Gender Queer Metaphors and Similes

Gender Queer Metaphors and Similes

The Myth of Hardwiring

We often speak of ourselves as having certain instinctual behaviors as being hardwired into our DNA. This may be true in some sense, but it is most assuredly not true in others. One of those elements of humanity in which the truth of hardwiring is turning out to be an enormously misunderstood myth is related to gender. The damage, however, is already done as the expectations of these myths contribute to anxiety know as gender dysphoria:

“I feel like there are all these wires in my brain which were supposed to connect body to gender identity and sexuality. But they’ve all been twisted into a snarled mess.”

Pronoun Trouble

For most of its history, the classic cartoon where Daffy Duck identifies the root cause of Elmer Fudd continuing to shoot him in the face as “pronoun trouble” the very idea of the trouble with pronouns being related to identifying males and females would have been laughable. But here we are many decades later and “pronoun trouble” has become a central means of revealing how language has been a far more dominant force in constructing and defining gender than actual science:

“Getting called `she’ feels like discovering a rock stuck in my shoe. Or getting scratched by the tag at the back of my shirt.”

Hogwarts and Menstruation

Over a very short time, the author learns to read and experiences the onset of puberty. The ability to read seems to happen overnight which is very much in keeping with the content of the book responsible. Learning to deal with the ramifications of menstruation will prove to be much more time-consuming:

“By morning something magical had happened. I had become a reader. A much less welcome change was just around the corner.”

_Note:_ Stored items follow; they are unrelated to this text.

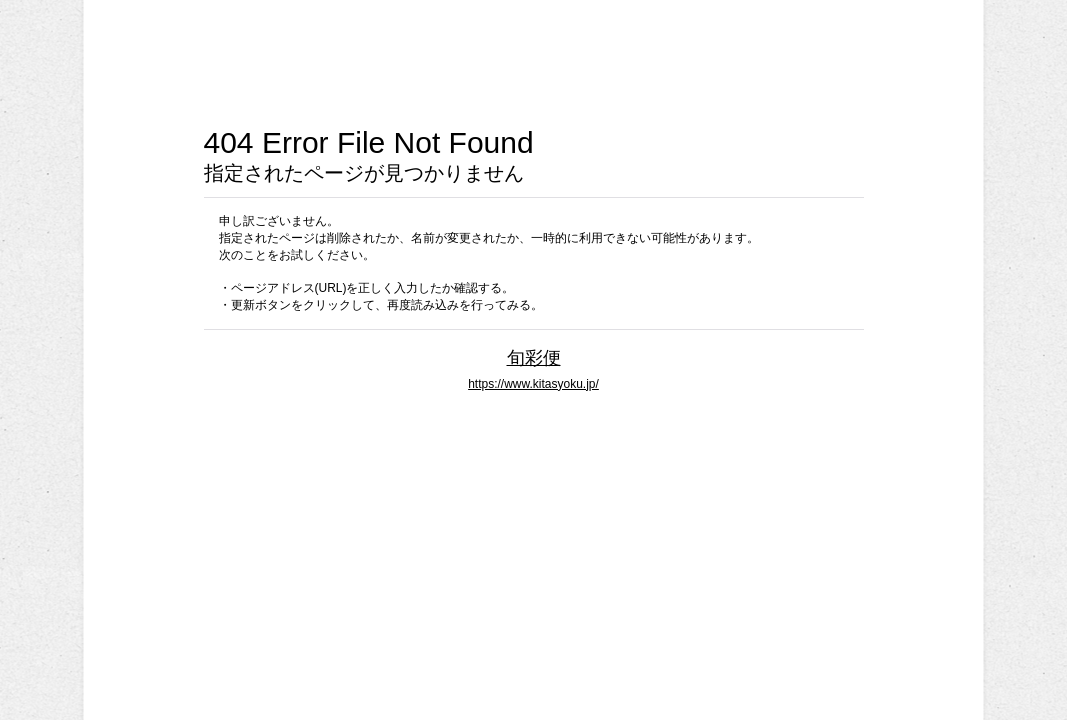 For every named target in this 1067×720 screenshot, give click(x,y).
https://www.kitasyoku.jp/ (533, 384)
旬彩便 (534, 357) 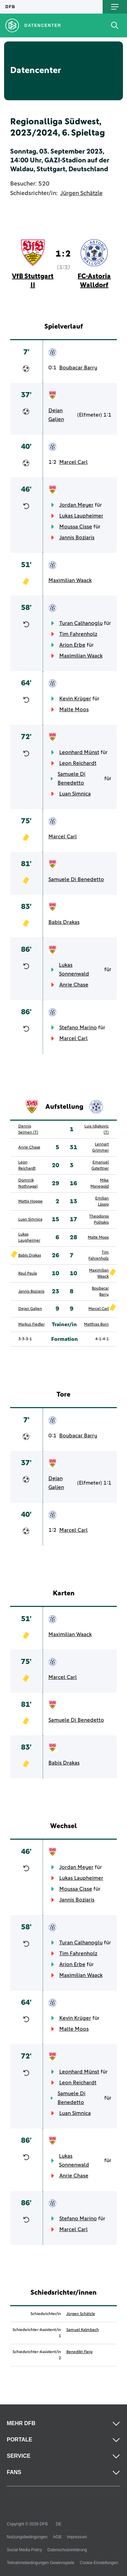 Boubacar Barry (78, 367)
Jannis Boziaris (76, 537)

Flaxen and Waxen but not Knotted or Polka-Dotted

By the time the author gets a very first professional haircut, the hair has grown well in excess of 14 inches. It is time to make a statement with the long, beautiful hair. No longer desiring to have it long, straight, snaggy or shaggy, a severe shortening is order. The idea is to make it look less girly, but this desire must be conveyed through code:

“Can you make it not too grown up?* Like, kind of boyish?*

*(not too feminine) *(kind of gay)

One Direction

Some people have been disturbed by the content of this book. So disturbed that they have successful fought to have it removed from schools or banned from libraries. The odd part is that none of these attacks on the books cite the most disturbing section as cause for concern: the author’s willing leap into the darkness of going ga-ga over the music of One Direction to the point of writing 100,000 words of fan fiction about the members:

“Before I knew it, I had been sucked into the fandom.”